THE Government plans to drop a tax package ahead of reform measures aimed at increasing compliance and simplifying the system.
Yesterday, Finance Minister Dr Peter Phillips said that he hopes to present a white paper on tax reform with the upcoming budget next month, but added that a tax package would have to be implemented separately.
It is not yet clear what taxes will be targeted in the upcoming package, but the Government definitely plans to cut waivers and incentives in the near term.
"The present system of waivers is complex, complicated and inefficient and is in need of urgent reform," said Phillips in a speech at a Jamaica Exporters' Association luncheon held yesterday at the Terra Nova Hotel in Kingston. "There were two months last year when the value of waivers exceeded the value of revenue collected by customs."
Customs duty alone brings in over $1.5 billion a month into the government coffers, while the combined taxes on international trade totals well over $7 billion monthly.
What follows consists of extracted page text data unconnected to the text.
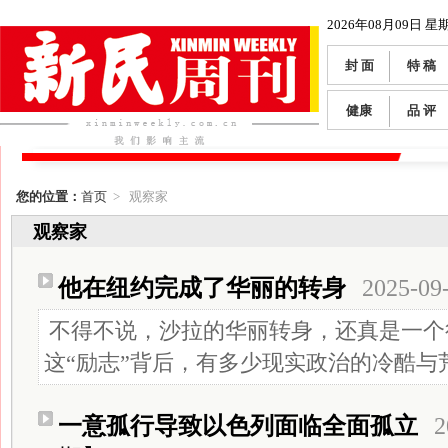
2026年08月09日 星
封 面
特 稿
健康
品 评
您的位置：
首页
> 观察家
观察家
他在纽约完成了华丽的转身
2025-09
不得不说，沙拉的华丽转身，还真是一个
这“励志”背后，有多少现实政治的冷酷与
一意孤行导致以色列面临全面孤立
2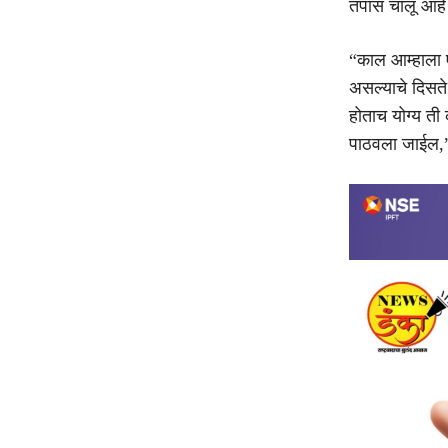
तपास चालू आहे आ
“काल आम्हाला एक
असल्याचे दिसते
होताच योग्य ती
पाठवला जाईल,” अ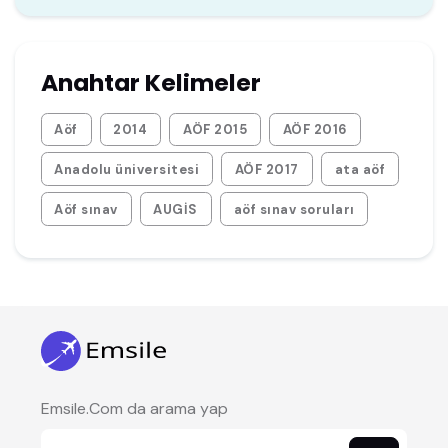
Anahtar Kelimeler
Aöf
2014
AÖF 2015
AÖF 2016
Anadolu üniversitesi
AÖF 2017
ata aöf
Aöf sınav
AUGİS
aöf sınav soruları
Emsile.Com da arama yap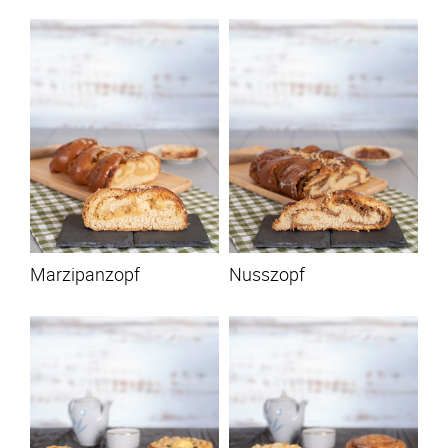
Marzipanzopf
Nusszopf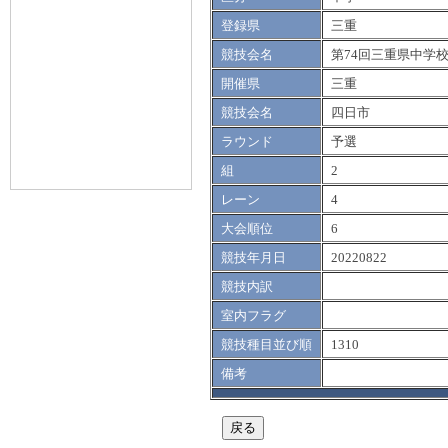
登録県
三重
競技会名
第74回三重県中学
開催県
三重
競技会名
四日市
ラウンド
予選
組
2
レーン
4
大会順位
6
競技年月日
20220822
競技内訳
室内フラグ
競技種目並び順
1310
備考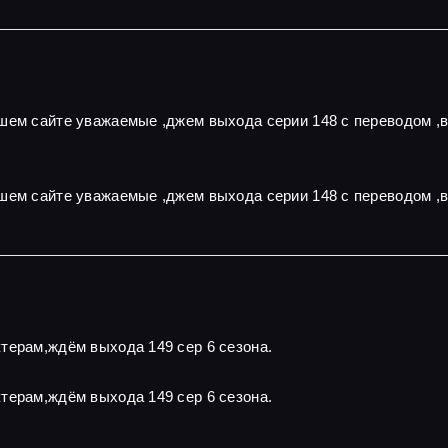
ашем сайте уважаемые ,джем выхода серии 148 с переводом ,
шем сайте уважаемые ,джем выхода серии 148 с переводом ,
терам,ждём выхода 149 сер 6 сезона.
терам,ждём выхода 149 сер 6 сезона.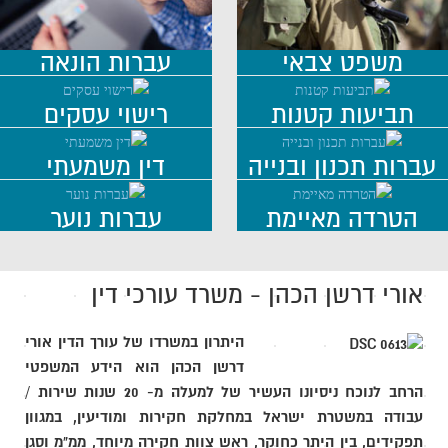
משפט צבאי
עברות הונאה
תביעות קטנות
רישוי עסקים
עברות תכנון ובנייה
דין משמעתי
הטרדה מאיימת
עברות נוער
אורי דרשן הכהן - משרד עורכי דין
היתרון במשרדו של עורך הדין אורי
דרשן הכהן הוא הידע המשפטי
הרחב לנוכח ניסיונו העשיר של למעלה מ- 20 שנות שירות /
עבודה במשטרת ישראל במחלקת חקירות ומודיעין, במגוון
תפקידים, בין היתר כחוקר, ראש צוות חקירה מיוחד, ממ"מ וסגן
If waivers are running at similar levels, the Government possibly gives up anywhere between $18 billion and $80 billion annually, based on Phillips' pronouncements.
"The truth is, if the situation is allowed to continue, we will not make any progress towards our development," he said. "As such, we will have to make adjustments to the waiver regime; and this will require sacrifices by us all in the near term."
The tax reform committee of Parliament has concluded public hearings and is now considering the recommendations to make a full report.
The finance minister added that all the various recommendations provided by non-government groups would have to be reconciled against the tax reform green paper tabled last May — all of which will be woven together to "make sense technically".